Des internautes en quête d'informations et de sens
Si la consommation responsable a le vent en poupe, il reste toutefois à convaincre de nombreux consommateurs. Selon Ethicity, 68% de la population Française considèrent que les produits et services de la consommation responsable ne sont globalement pas attractifs et 76% les jugent plus chers que les produits classiques. Un sérieux frein, puisqu'ils ne seraient que 16% à être prêts à payer d'avantage pour ces produits. Pour se développer, le marché a donc un long chemin à parcourir. Outre les qualités intrinsèques du produit et son prix, les Français, dans leur ensemble, veulent plus de clarté, plus de transparence et plus d'informations. Il peut être nécessaire d'aller jusqu'à expliquer les enjeux écologiques et sociaux qu'implique la consommation de chaque produit car, faute de garantie sur les conséquences positives de leur achat, beaucoup ne passeront pas à l'acte. Explications des labels, descriptifs des produits, de leur composition, de leur origine et comparaison avec des articles classiques sont essentiels pour convaincre les «consom'acteurs». «Une population attentive, critique, surinformée, qui exige de la cohérence entre les discours des entreprises et leurs actes», explique Elizabeth Pastore-Reiss, directrice d'Ethicity.
Et puisque consommer durable pour les consommateurs, c'est également dépenser moins, il est intéressant pour les sites d'insister sur les prix d'usage des produits comme les boules de lavage en machine ou les appareils électriques à très basse consommation. Comme le remarque Jean-Marie Boucher, «lorsque l'on compare un produit d'entretien «vert», moins nocif et moins cher à l'usage qu'un produit classique, les ventes décollent!» Certains mettent également en avant de nouveaux modes de consommation tels que l'échange ou la location et intègrent les avis des consommateurs, des systèmes de notation (suivant des critères responsables, bien sûr), ou utilisent un panel de testeurs. ConsoGlobe mise ainsi sur une équipe de membres actifs et engagés, qui teste les nouveaux produits, alors que Greenzer attribue des notes qui permettent de comparer différents produits, grâce aux labels et certifications fournis par les entreprises.
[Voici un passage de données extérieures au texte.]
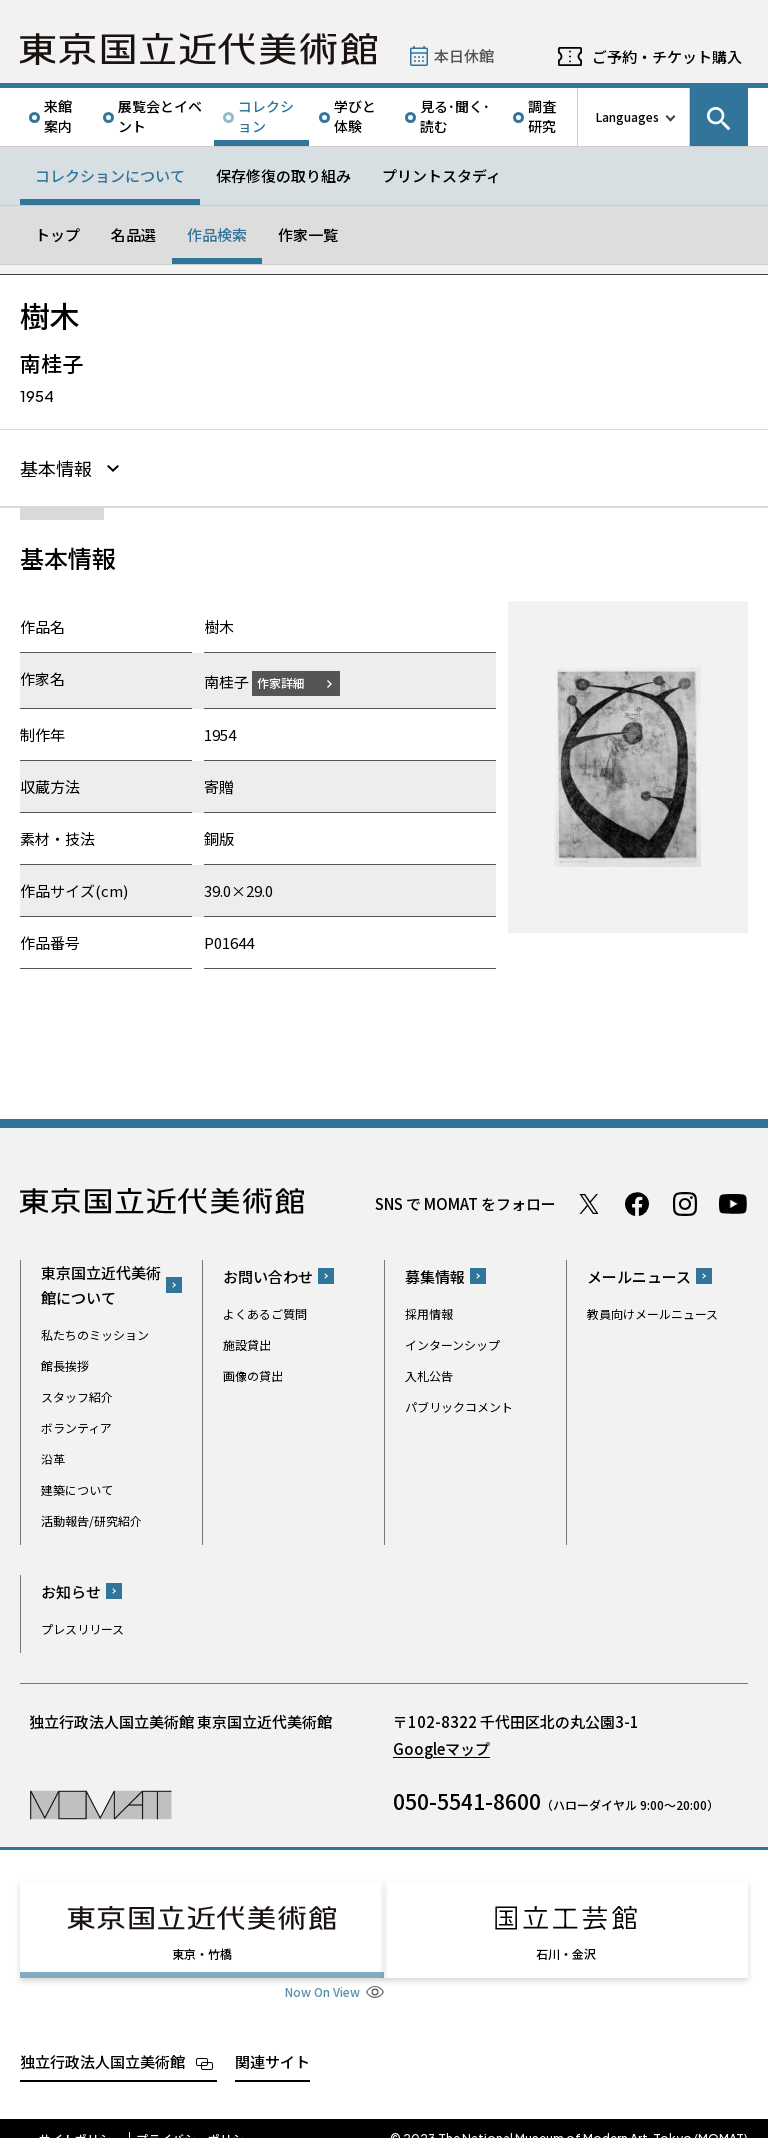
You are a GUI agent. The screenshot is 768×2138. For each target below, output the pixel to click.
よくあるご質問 (265, 1310)
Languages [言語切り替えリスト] (627, 116)
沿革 (53, 1455)
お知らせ (71, 1588)
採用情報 (429, 1310)
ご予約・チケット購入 (667, 56)
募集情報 (435, 1273)
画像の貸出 (253, 1372)
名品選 (133, 234)
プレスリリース (82, 1625)
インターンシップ (452, 1341)
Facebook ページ (637, 1201)
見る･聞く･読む (455, 116)
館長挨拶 (65, 1362)
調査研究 (542, 116)
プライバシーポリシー (196, 2118)
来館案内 (58, 116)
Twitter (589, 1201)
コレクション (266, 116)
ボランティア (76, 1424)
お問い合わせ (268, 1273)
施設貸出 (247, 1341)
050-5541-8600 (467, 1798)
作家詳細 (293, 679)
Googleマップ (441, 1745)
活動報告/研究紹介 (91, 1517)
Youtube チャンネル (733, 1201)
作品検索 (217, 234)
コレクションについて (110, 175)
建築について (77, 1486)
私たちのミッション (95, 1331)
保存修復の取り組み (283, 175)
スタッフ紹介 (77, 1393)
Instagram (685, 1201)
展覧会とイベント (160, 116)
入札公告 (429, 1372)
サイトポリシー (81, 2118)
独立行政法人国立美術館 (102, 2040)
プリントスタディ (441, 175)
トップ (57, 234)
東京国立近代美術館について (101, 1282)
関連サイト (272, 2040)
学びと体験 (355, 116)
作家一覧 (308, 234)
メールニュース (639, 1273)
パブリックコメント (459, 1403)
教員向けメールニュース (652, 1310)
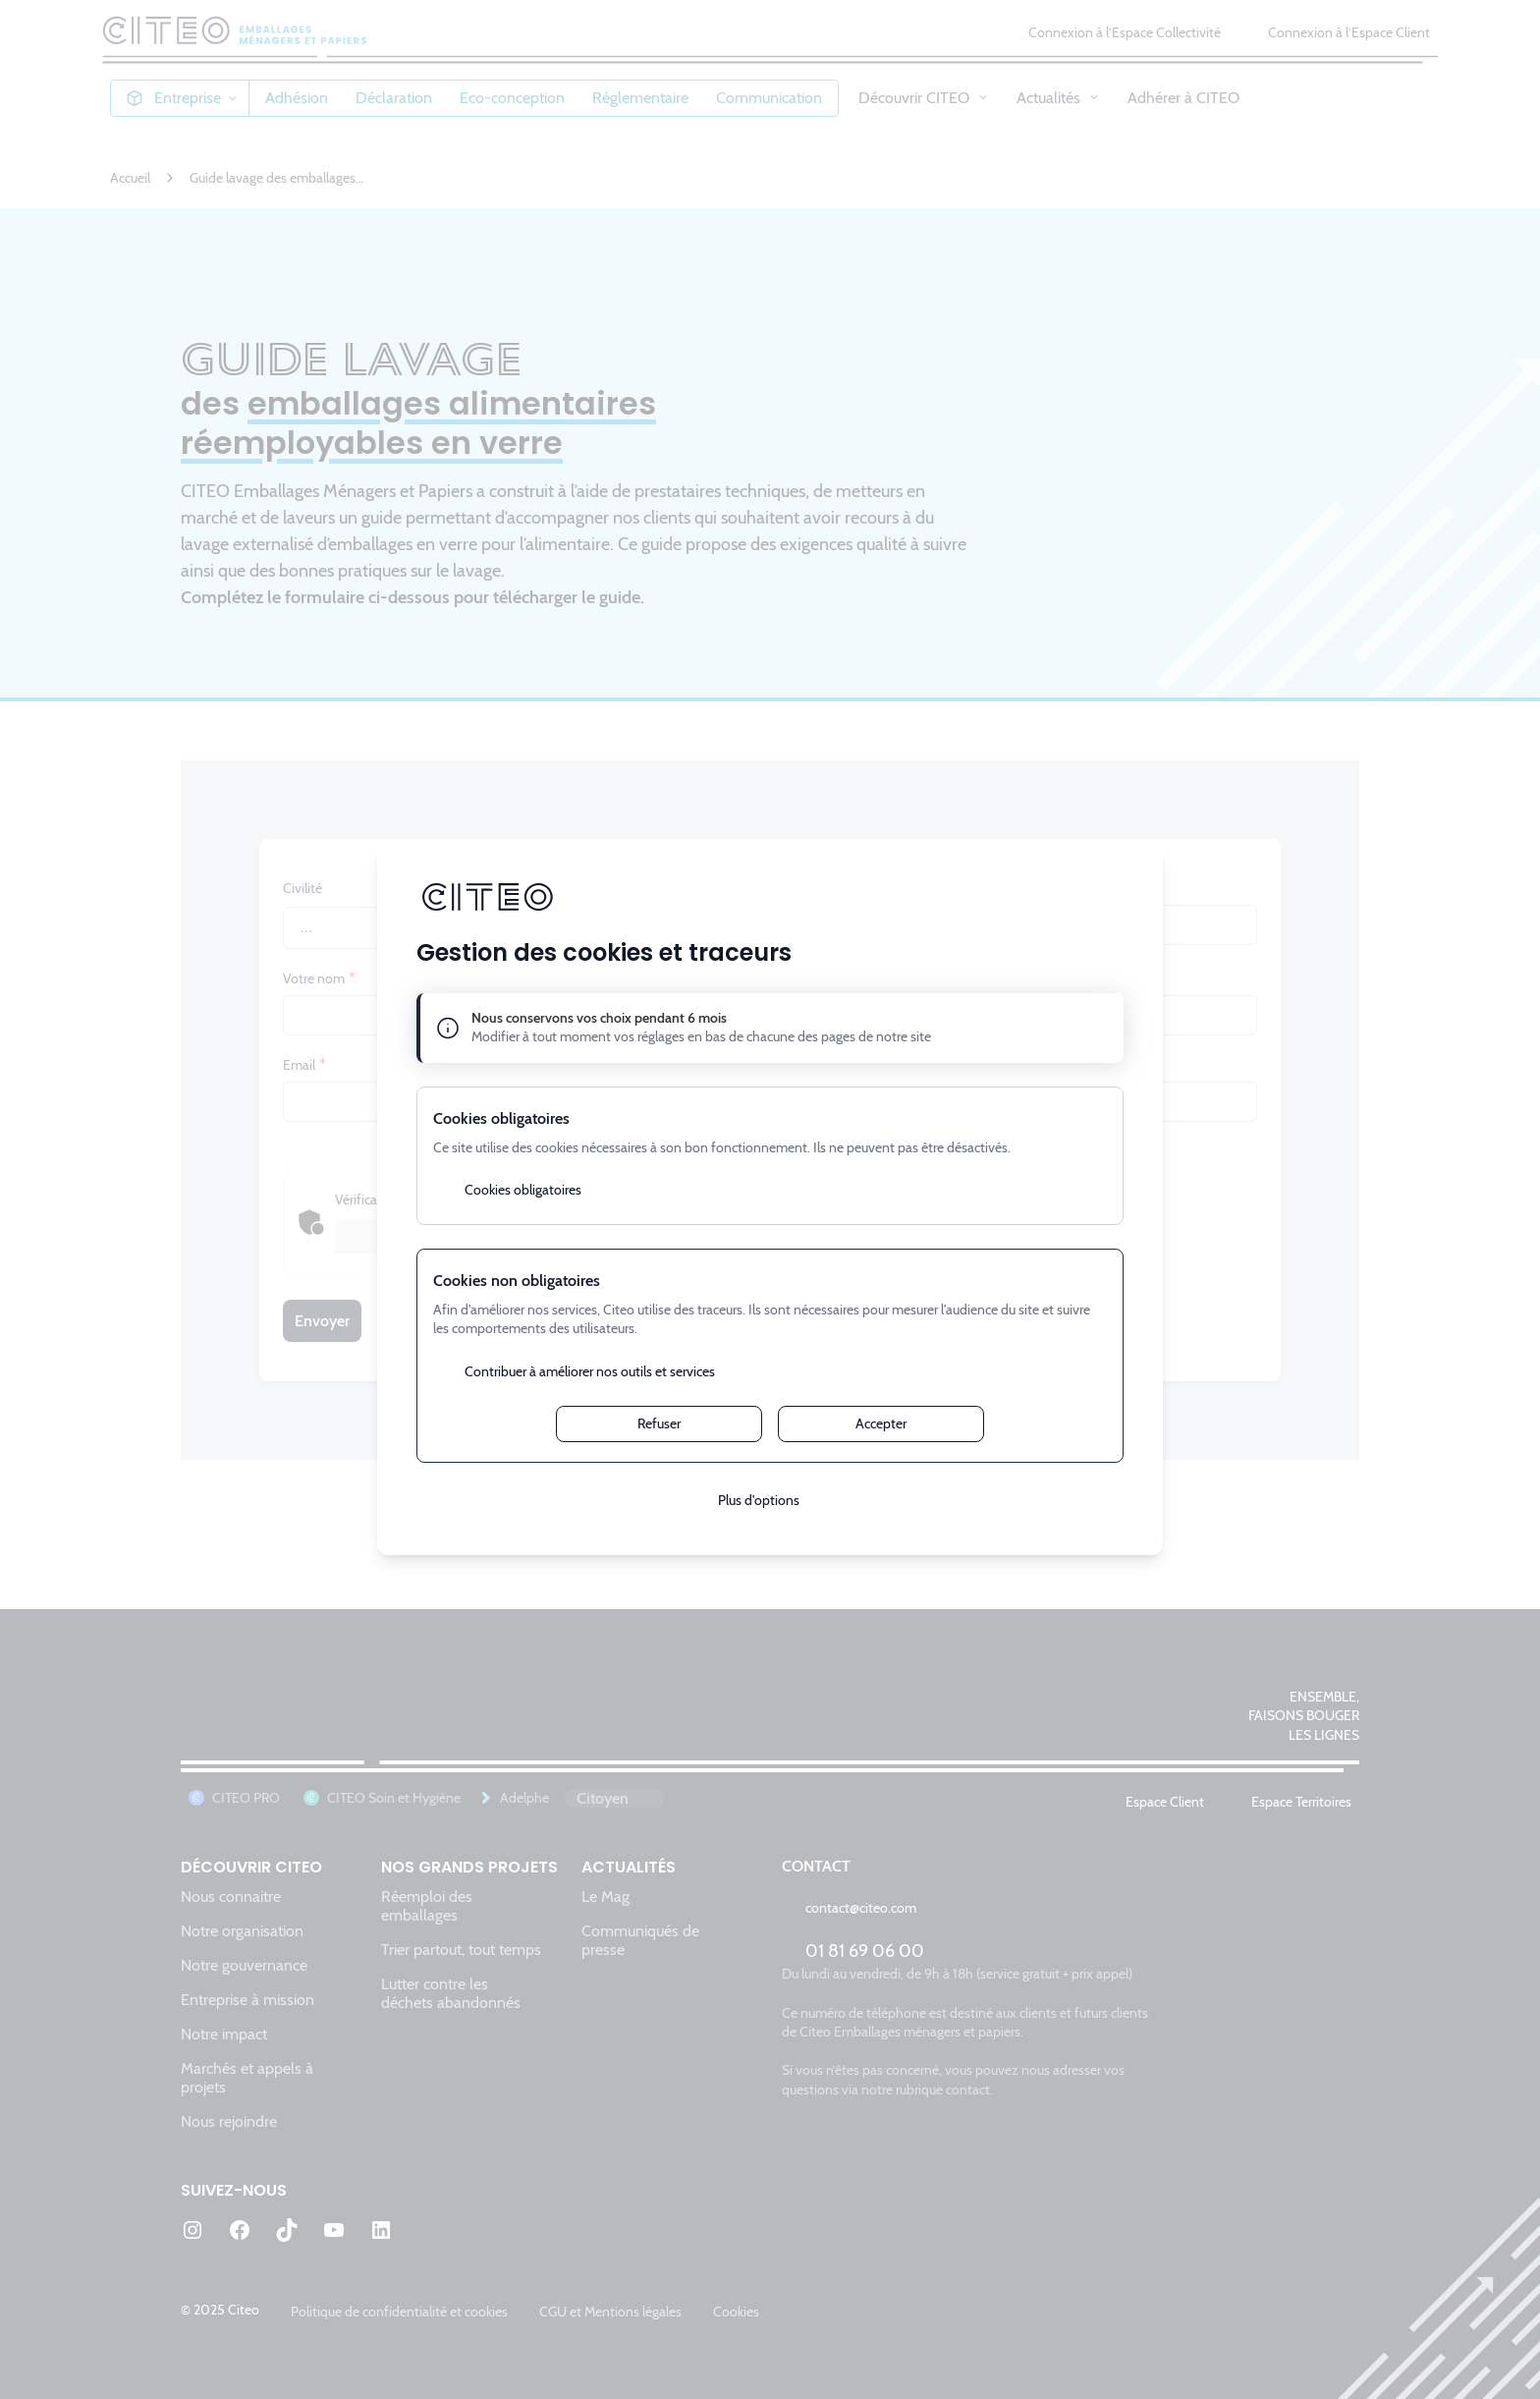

Une évolution vers le participatif qui n'a rien d'étonnant dans ce secteur. Le développement durable et Internet permettent, en effet, de laisser plus de place à l'expression de la parole citoyenne. Les e-marchands doivent maintenant prendre en compte les aspirations de ces «consom'acteurs».
La coopérative Ethiquable s'appuie sur le Web pour rendre accessibles ses produits éthiques.
Nicolas Ollier (Greenzer): «On note l'apparition d'une forte demande pour les cosmétiques, les vins et le «green high-tech».»
Ventes-responsables.com, un site de vente privée bio, écolo et équitable!
Les recettes éprouvées de l'e-commerce s'appliquent également à la consommation responsable. Ventes-responsables.com, lancé en janvier 2009, propose des ventes privées de produits équitables, bio ou écologiques. Fondée par Geoffroy Blondel de Joigny et Kilian O'neill, deux jeunes excadres dans la grande consommation et les télécoms, l'entreprise se veut «citoyenne». elle a ainsi mis en place plusieurs politiques: «zéro papier», transports propres en interne, livraison de colis 100% recyclables ou biodégradables. engagée, elle reverse également 1 euro par commande passée à l'Unicef. Ventes-responsables.com, qui veut à la fois rendre les produits responsables plus accessibles et soutenir la filière, affiche d'ores et déjà des débuts prometteurs.